Be wary of tap water while flying
But not all water is created equal when it comes to what's available in the sky.
In 2004, the Environmental Protection Agency (EPA) found that 15% of aircrafts tested had tap water contaminated with disease-causing pathogens. Today, the Federal Drug Administration (FDA) and the Federal Aviation Administration (FAA) jointly monitor aircraft drinking water to ensure its safety.
In 2018, however, a study from the Hunter College NYC Food Policy Center still recommended that passengers avoid drinking tap water on planes because the water tanks that hold the liquid are not cleaned very often. "They're rarely fully emptied and probably cleaned every few years when the airplane goes in for its D-Checks or major overhaul check," Bobbie Laurie, a former flight attendant for US Airways and Virgin America who currently works for Jet Set TV, told TODAY.
While most airlines offer bottled water for drinking, coffee and tea are usually made from tap water, along with the plane's ice, so the study also advised avoiding those brewed beverages.
"To avoid the potential of contaminated water, travelers should always ask for non-carbonated bottled water, without ice, during the duration of their entire flight," said Quigley.
If you're not a fan of water, there are still healthful and hydrating options that won't totally annoy flight attendants. Fernstrom advised that bubbly, low-calorie drinks are another good option. "Try a splash of cranberry or orange juice in seltzer for extra flavor, or just add a slice of lemon or lime," she said. Ask for the can so you can control the ratio yourself.
McGuckin-Fisher suggested cutting sugary drinks for kids by adding water, too. "It cuts the sugar and hydrates them with water," she said.
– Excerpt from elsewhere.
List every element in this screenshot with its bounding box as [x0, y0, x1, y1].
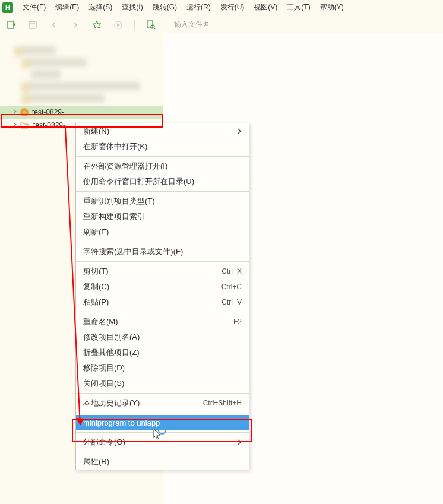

And instead of waiting to board to get a drink, you can usually find plenty of refreshing options to take with you from the airport terminal. Coconut water is a hydrating option (just make sure it has no added sugar), as well as unsweetened bottled iced tea.
Besides Diet Coke, there are other drinks that nutrition experts recommend avoiding while flying.
Savory drinks like tomato juice and bloody Mary mix may seem to taste extra delicious in the air (Laurie said those were definitely passenger favorites when she was working as a flight attendant) due to the altitude impacting our taste buds. But these drinks can have lots of sodium, said Fernstrom, so she advised being mindful of your portions.
Fernstrom also said it's a good idea to limit alcohol to just one serving, since it's a diuretic that will accelerate the dehydration process. Quigley added that the decrease in pressure when flying can also enhance the negative effects of alcohol.
Should all caffeine be avoided?
Fernstrom said that while caffeine is a mild diuretic, a serving or two is not likely to cause any significant dehydration in healthy people. She recommended sticking with decaffeinated coffee or herbal teas if you're having more than a cup or two, which you can grab from the airport Starbucks to avoid drinking the questionable water.
And while many flight attendants definitely find Diet Coke frustrating to pour (McGuckin-Fisher said any drink that is not carbonated is easier), Quigley said the carbonation also isn't great for passengers' tummies. "A carbonated beverage in flight can exacerbate the increase in intestinal gas, which typically expands up to 30% due to the decrease in barometric pressure," he said. "This can result in bloating and nausea."
Want to keep flight attendants happy? Here's a tip: "My pet peeve is those who drink tomato juice then stuff their napkin and snack wrappers in the cup," McGuckin-Fisher said. "We recycle on the plane and you can't get the stuff out of the cup because it sticks to the sides."